Pour revenir sur Bodong Rechen Peljor (XVème)[21], qui aurait été un disciple de Bodong Phyogs las rnam rgyal (1376-1451), il y a deux textes qui lui sont attribués dans ce cadre, une Histoire de la transmission du transfert de la khecarī ('Pho ba mkha' spyod ma’i los rgyus) et le transfert appelé ‘Pho ba 'jag tshug(s) ma[22], “Standing Blade of Grass”. Ces deux textes ont été intégrés dans le gDams ngag mdzod par Jamgön Kongtrul au XIXème siècle. La partie hagiographique (lo rgyus) mentionne que Réchen Peljor aurait reçu le Khecara infaillible de Niguma, mais c’est un tout autre texte (‘Jag tshugs ma) qui est produit comme sa révélation. L’histoire raconte aussi que tout comme dans le cas de Marpa, Khyungpo Neljor n’aurait pas reçu toutes les instructions (des six yogas), et devait revoir Niguma pour recevoir celles concernant le transfert.
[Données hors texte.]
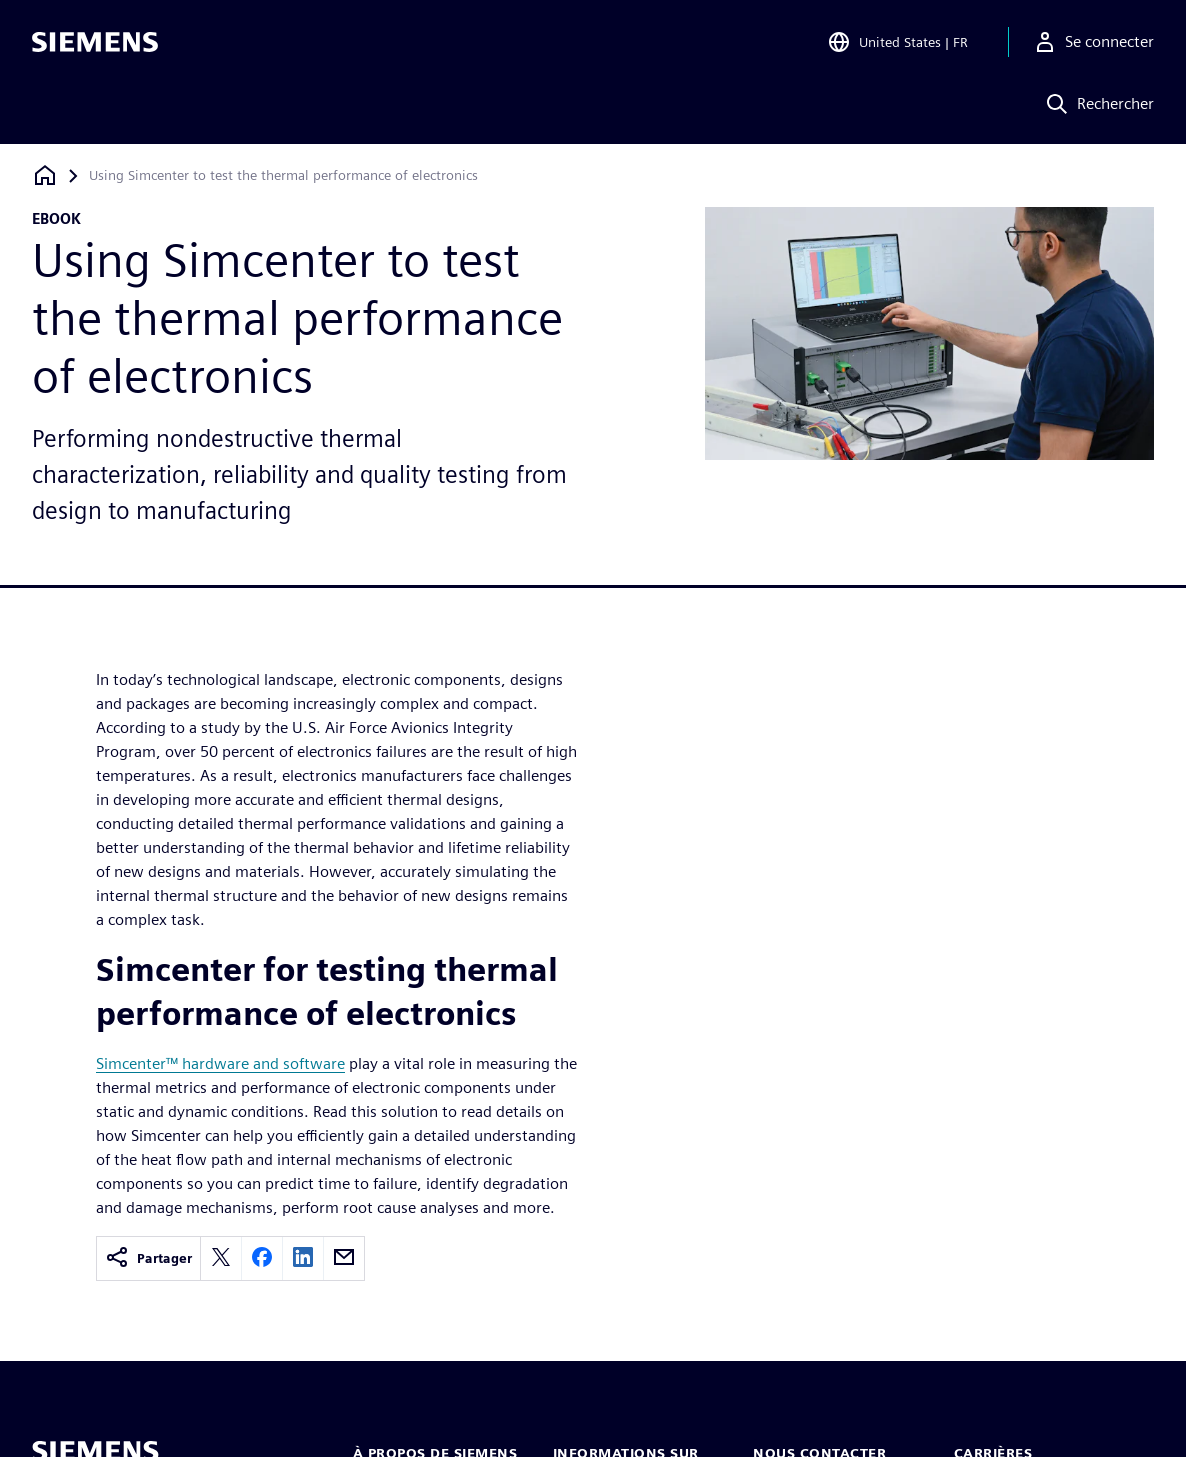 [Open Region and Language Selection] (897, 44)
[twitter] (221, 1258)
Ce n’aurait plus été possible dans l’existence actuelle de Khyungpo, lui raconte Niguma dans l'Histoire, mais il reviendrait comme un de ses arrière-disciples Shangpa (à savoir Ras chen dpal 'byor bzang po), et les recevrait au moment opportun… Les hagiographes ne sont jamais à court d’idées et n’ont jamais de problèmes, seulement des solutions… Rechen Peljor aurait alors reçu de Niguma le Khecara infaillible (Chug med mkha' spyod 'pho ba’i gdams ngag), un texte assez “baroque” relativement court[23]. Il reçoit une pratique de Niguma, et en produit une toute autre pratique, à la fois gsar-ma et rnying-ma. Sa version est très différente et élaborée par rapport à “l’original” que l’on trouve dans le Ni gu'i dmigs phran rnams kyi byin rlabs byed tshul. On a l’impression que le nom de Niguma et de sa pratique étaient simplement utilisés pour justifier la révélation attribuée[24] à Rechen Peljor. Comme il est dit dans sa propre révélation, qui est précédée de sa propre histoire, afin d’inspirer confiance en elle :
Le dharma d’or de l’instruction du transfert “Le brin d'herbe dressé” (‘jag ‘tshugs ma) a deux parties :
L’histoire générale afin d’inspirer la confiance et
Les instructions auxquelles fait référence cette histoire
[25]
Sarasvatī bleu sapphire avec épée, Kanji, Christian Luczanits

Contrairement à la révélation de Nyida sangyé, dans la version “originale” (Collection Shangpa) du Khecara infaillible ('chug med mkha' spyod kyi 'pho ba), le yogi garde l’aspect de son corps ordinaire (tha mal gyi lus), avec les trois canaux, du sommet de la tête jusqu’au nombril, et au centre la syllabe A blanche. Au sommet de sa tête vient s'asseoir une khecarī les jambes écartées (bsgrad bzhugs), le sexe collé sur l’orifice de brahmā. Avec l’épée de sa main droite[26], la calotte crânienne (kapāla) [du yogi] est tranchée, qui atterrit devant lui, et à l’intérieur de laquelle est jetée la partie [haut] du corps à partir du sexe (gsang ba yan). [Ce haut du corps] se transforme en nectar, qui est offert à la khecarī. En éjectant Hik, la syllabe A s’envole du nombril, passe par le canal médian, entre par le sexe de la khecarī, et arrive à son Coeur. En disant Ka, [la syllabe A] redescend au nombril [du yogi]. La khecarī s’envole, et revient aussitôt. A partir du sommet de la tête, le canal médian se remplit de nectar, transformant [le corps] en l’essence de la syllabe A. La khecarī s’envole et part. Dédicace et souhaits[27]. Le texte semble se poursuivre avec un passage obscur[28], mais qui n’en fait pas partie, et qui semble associé avec le Guhyasamāja. Le Ni gu'i dmigs phran rnams kyi byin rlabs byed tshul est une simple compilation de textes, mis ensemble, sans aucune introduction, explication, etc.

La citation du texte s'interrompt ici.